There are many debates whether the plant commonly used by hobbyists is the same as the one found in the wild, but until now there isn’t enough evidence as to classify them as different species.

This plant usually grows up to 12 inches high and can be found living in many water conditions, from brackish seashores to streams or ponds of both salty and fresh water.

It has been noticed to live either fully or partially submersed, sending white flowers to the water surface in good lighting conditions, so it is a highly adaptable plant.

Dwarf Sagittaria has long, narrow, wispy leaves that fill in the middle or background of shallow aquariums, especially in good lighting.

Dwarf Sagittaria Guide

Tank Requirements

This hardy plant will tolerate hard water and a high range of pH between 6.5-7.5, but many plants have thrived outside these parameters.

The same happens with water temperature, which should be between 72 to 82 degrees Fahrenheit, though this is only a benchmark, as many aquarists have managed to keep Dwarf Sagittaria in outdoor ponds in even lower temperatures.

Lighting should be at least 3 watts per gallon, but the Dwarf Sag will do better in stronger light. Usually, T5 or T8 bulbs are enough, but LED lighting can also be used.

At the beginning, LED lights pose some doubt, as some have not worked well, but with today’s improved technology, they are worth trying again.

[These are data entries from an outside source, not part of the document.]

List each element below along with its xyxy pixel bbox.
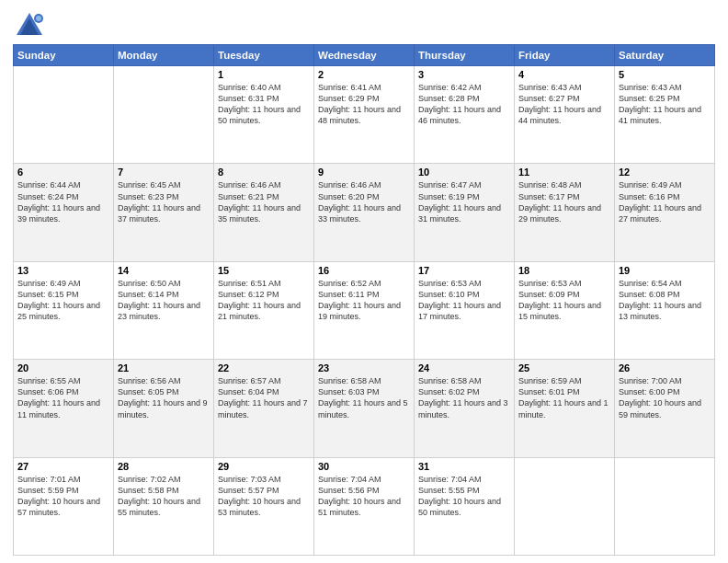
- cell-info: Sunrise: 6:49 AM Sunset: 6:15 PM Dayligh…: [17, 278, 109, 323]
- dow-header: Wednesday: [314, 45, 415, 66]
- calendar-week-row: 20Sunrise: 6:55 AM Sunset: 6:06 PM Dayli…: [14, 360, 715, 457]
- cell-info: Sunrise: 7:04 AM Sunset: 5:55 PM Dayligh…: [418, 474, 510, 519]
- cell-info: Sunrise: 6:51 AM Sunset: 6:12 PM Dayligh…: [218, 278, 310, 323]
- day-number: 1: [218, 69, 310, 80]
- day-number: 22: [218, 362, 310, 373]
- cell-info: Sunrise: 6:56 AM Sunset: 6:05 PM Dayligh…: [118, 375, 210, 420]
- day-number: 17: [418, 265, 510, 276]
- dow-header: Thursday: [415, 45, 515, 66]
- cell-info: Sunrise: 6:50 AM Sunset: 6:14 PM Dayligh…: [118, 278, 210, 323]
- cell-info: Sunrise: 6:43 AM Sunset: 6:25 PM Dayligh…: [619, 82, 711, 127]
- calendar-cell: 20Sunrise: 6:55 AM Sunset: 6:06 PM Dayli…: [14, 360, 114, 457]
- cell-info: Sunrise: 6:43 AM Sunset: 6:27 PM Dayligh…: [518, 82, 610, 127]
- cell-info: Sunrise: 6:59 AM Sunset: 6:01 PM Dayligh…: [518, 375, 610, 420]
- dow-header: Sunday: [14, 45, 114, 66]
- cell-info: Sunrise: 7:02 AM Sunset: 5:58 PM Dayligh…: [118, 474, 210, 519]
- calendar-cell: 6Sunrise: 6:44 AM Sunset: 6:24 PM Daylig…: [14, 164, 114, 261]
- calendar-cell: 8Sunrise: 6:46 AM Sunset: 6:21 PM Daylig…: [214, 164, 314, 261]
- cell-info: Sunrise: 6:58 AM Sunset: 6:03 PM Dayligh…: [318, 375, 410, 420]
- day-number: 18: [518, 265, 610, 276]
- calendar-cell: 10Sunrise: 6:47 AM Sunset: 6:19 PM Dayli…: [415, 164, 515, 261]
- cell-info: Sunrise: 6:52 AM Sunset: 6:11 PM Dayligh…: [318, 278, 410, 323]
- day-number: 13: [17, 265, 109, 276]
- day-number: 5: [619, 69, 711, 80]
- day-number: 8: [218, 167, 310, 178]
- calendar-cell: 21Sunrise: 6:56 AM Sunset: 6:05 PM Dayli…: [114, 360, 214, 457]
- calendar-week-row: 13Sunrise: 6:49 AM Sunset: 6:15 PM Dayli…: [14, 261, 715, 359]
- calendar-cell: 22Sunrise: 6:57 AM Sunset: 6:04 PM Dayli…: [214, 360, 314, 457]
- day-number: 20: [17, 362, 109, 373]
- day-number: 11: [518, 167, 610, 178]
- day-number: 21: [118, 362, 210, 373]
- day-of-week-row: SundayMondayTuesdayWednesdayThursdayFrid…: [14, 45, 715, 66]
- logo: [13, 9, 46, 39]
- dow-header: Friday: [515, 45, 615, 66]
- calendar-cell: 31Sunrise: 7:04 AM Sunset: 5:55 PM Dayli…: [415, 457, 515, 555]
- calendar-table: SundayMondayTuesdayWednesdayThursdayFrid…: [13, 44, 715, 556]
- day-number: 14: [118, 265, 210, 276]
- day-number: 23: [318, 362, 410, 373]
- dow-header: Tuesday: [214, 45, 314, 66]
- calendar-cell: 4Sunrise: 6:43 AM Sunset: 6:27 PM Daylig…: [515, 66, 615, 164]
- cell-info: Sunrise: 6:57 AM Sunset: 6:04 PM Dayligh…: [218, 375, 310, 420]
- cell-info: Sunrise: 6:55 AM Sunset: 6:06 PM Dayligh…: [17, 375, 109, 420]
- calendar-week-row: 6Sunrise: 6:44 AM Sunset: 6:24 PM Daylig…: [14, 164, 715, 261]
- calendar-cell: 19Sunrise: 6:54 AM Sunset: 6:08 PM Dayli…: [615, 261, 715, 359]
- cell-info: Sunrise: 6:44 AM Sunset: 6:24 PM Dayligh…: [17, 179, 109, 224]
- dow-header: Monday: [114, 45, 214, 66]
- dow-header: Saturday: [615, 45, 715, 66]
- calendar-cell: 24Sunrise: 6:58 AM Sunset: 6:02 PM Dayli…: [415, 360, 515, 457]
- day-number: 28: [118, 461, 210, 472]
- cell-info: Sunrise: 6:46 AM Sunset: 6:21 PM Dayligh…: [218, 179, 310, 224]
- calendar-cell: 7Sunrise: 6:45 AM Sunset: 6:23 PM Daylig…: [114, 164, 214, 261]
- day-number: 26: [619, 362, 711, 373]
- calendar-week-row: 1Sunrise: 6:40 AM Sunset: 6:31 PM Daylig…: [14, 66, 715, 164]
- cell-info: Sunrise: 6:41 AM Sunset: 6:29 PM Dayligh…: [318, 82, 410, 127]
- day-number: 2: [318, 69, 410, 80]
- day-number: 25: [518, 362, 610, 373]
- cell-info: Sunrise: 6:40 AM Sunset: 6:31 PM Dayligh…: [218, 82, 310, 127]
- cell-info: Sunrise: 6:58 AM Sunset: 6:02 PM Dayligh…: [418, 375, 510, 420]
- logo-icon: [13, 9, 42, 39]
- calendar-cell: 27Sunrise: 7:01 AM Sunset: 5:59 PM Dayli…: [14, 457, 114, 555]
- calendar-cell: 25Sunrise: 6:59 AM Sunset: 6:01 PM Dayli…: [515, 360, 615, 457]
- calendar-cell: 18Sunrise: 6:53 AM Sunset: 6:09 PM Dayli…: [515, 261, 615, 359]
- cell-info: Sunrise: 6:48 AM Sunset: 6:17 PM Dayligh…: [518, 179, 610, 224]
- calendar-cell: 5Sunrise: 6:43 AM Sunset: 6:25 PM Daylig…: [615, 66, 715, 164]
- calendar-cell: 26Sunrise: 7:00 AM Sunset: 6:00 PM Dayli…: [615, 360, 715, 457]
- calendar-cell: [14, 66, 114, 164]
- calendar-cell: 2Sunrise: 6:41 AM Sunset: 6:29 PM Daylig…: [314, 66, 415, 164]
- day-number: 9: [318, 167, 410, 178]
- calendar-cell: [515, 457, 615, 555]
- calendar-body: 1Sunrise: 6:40 AM Sunset: 6:31 PM Daylig…: [14, 66, 715, 556]
- calendar-cell: 1Sunrise: 6:40 AM Sunset: 6:31 PM Daylig…: [214, 66, 314, 164]
- calendar-cell: 30Sunrise: 7:04 AM Sunset: 5:56 PM Dayli…: [314, 457, 415, 555]
- svg-point-3: [36, 16, 41, 21]
- day-number: 12: [619, 167, 711, 178]
- calendar-cell: 16Sunrise: 6:52 AM Sunset: 6:11 PM Dayli…: [314, 261, 415, 359]
- cell-info: Sunrise: 6:53 AM Sunset: 6:10 PM Dayligh…: [418, 278, 510, 323]
- cell-info: Sunrise: 6:49 AM Sunset: 6:16 PM Dayligh…: [619, 179, 711, 224]
- cell-info: Sunrise: 6:45 AM Sunset: 6:23 PM Dayligh…: [118, 179, 210, 224]
- cell-info: Sunrise: 7:01 AM Sunset: 5:59 PM Dayligh…: [17, 474, 109, 519]
- cell-info: Sunrise: 7:03 AM Sunset: 5:57 PM Dayligh…: [218, 474, 310, 519]
- calendar-cell: 23Sunrise: 6:58 AM Sunset: 6:03 PM Dayli…: [314, 360, 415, 457]
- cell-info: Sunrise: 7:00 AM Sunset: 6:00 PM Dayligh…: [619, 375, 711, 420]
- day-number: 3: [418, 69, 510, 80]
- header: [13, 9, 715, 39]
- calendar-cell: 11Sunrise: 6:48 AM Sunset: 6:17 PM Dayli…: [515, 164, 615, 261]
- cell-info: Sunrise: 6:53 AM Sunset: 6:09 PM Dayligh…: [518, 278, 610, 323]
- day-number: 7: [118, 167, 210, 178]
- calendar-cell: 28Sunrise: 7:02 AM Sunset: 5:58 PM Dayli…: [114, 457, 214, 555]
- day-number: 15: [218, 265, 310, 276]
- page: SundayMondayTuesdayWednesdayThursdayFrid…: [0, 0, 728, 563]
- cell-info: Sunrise: 6:54 AM Sunset: 6:08 PM Dayligh…: [619, 278, 711, 323]
- day-number: 6: [17, 167, 109, 178]
- cell-info: Sunrise: 6:47 AM Sunset: 6:19 PM Dayligh…: [418, 179, 510, 224]
- day-number: 29: [218, 461, 310, 472]
- calendar-cell: 9Sunrise: 6:46 AM Sunset: 6:20 PM Daylig…: [314, 164, 415, 261]
- day-number: 31: [418, 461, 510, 472]
- day-number: 24: [418, 362, 510, 373]
- cell-info: Sunrise: 7:04 AM Sunset: 5:56 PM Dayligh…: [318, 474, 410, 519]
- calendar-week-row: 27Sunrise: 7:01 AM Sunset: 5:59 PM Dayli…: [14, 457, 715, 555]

Planting your Dwarf Sagittaria

If you want to keep this plant as a short and dense carpet, you can place it in the foreground of the tank and provide low lighting to inhibit growth. Instead, a well cared for Dwarf Sagittaria can be placed in the background of a well-lit aquarium, as strong light will help it grow higher.

The Dwarf  Sags are usually placed in the middle sections of most tanks.

Having large distances between plants will make the leaves grow shorter, while planting close together will encourage vertical growth.

Care for your Dwarf Sagittaria

Dwarf Sagittaria need to be planted in a very nutrient-rich substrate, especially containing iron. This plant is very sensitive to iron deficiencies; it will fade and become yellow if it doesn’t get enough iron.

You should always fertilize the water column if the substrate doesn’t hold enough nutrients and add some CO2 to promote height increase. They will still thrive without any CO2 supplements, but growth will be slower and mostly horizontal.

Reproduction

The Dwarf Sag will propagate on its own by growing runners and spreading like a thick carpet on the tank floor. If you want to control its spreading or just plant it where you planned, you can pinch off the outgrown runners and replant them in the right place.

Low light will help faster development of the runners and propagating throughout the tank, while strong light will make them grow vertically.

Runners usually grow in a few weeks after planting the first one and occasional trimming of a few leaves increases the propagation rate and favor the developing of the desirable carpet effect.

Tank Mates

This plant can be grown next to other species like Glossostigma Elatinoides or Anubias Nana to recreate a more natural-looking environment. Also, high growing leaves can be used to create vertical accents in low set ups, next to rocks, caves, or pieces of bogwood.

Having such narrow leaves, it may not be a good choice for plant-nipping fish, especially goldfish, which love to nibble at any plant.

Still, dense Sagittaria carpets would provide a good hideout for vulnerable fry or smaller fish in danger of being eaten or harassed by larger fish.

You can use Dwarf Sagittaria in a wide range of aquariums and keep it in many shapes, so experimenting is usually the best option in keeping this plant.

Its adaptability and hardiness allows for changes in the tank and even living in outdoor ponds, although you should still monitor its development to make sure it all goes well and the plant is healthy.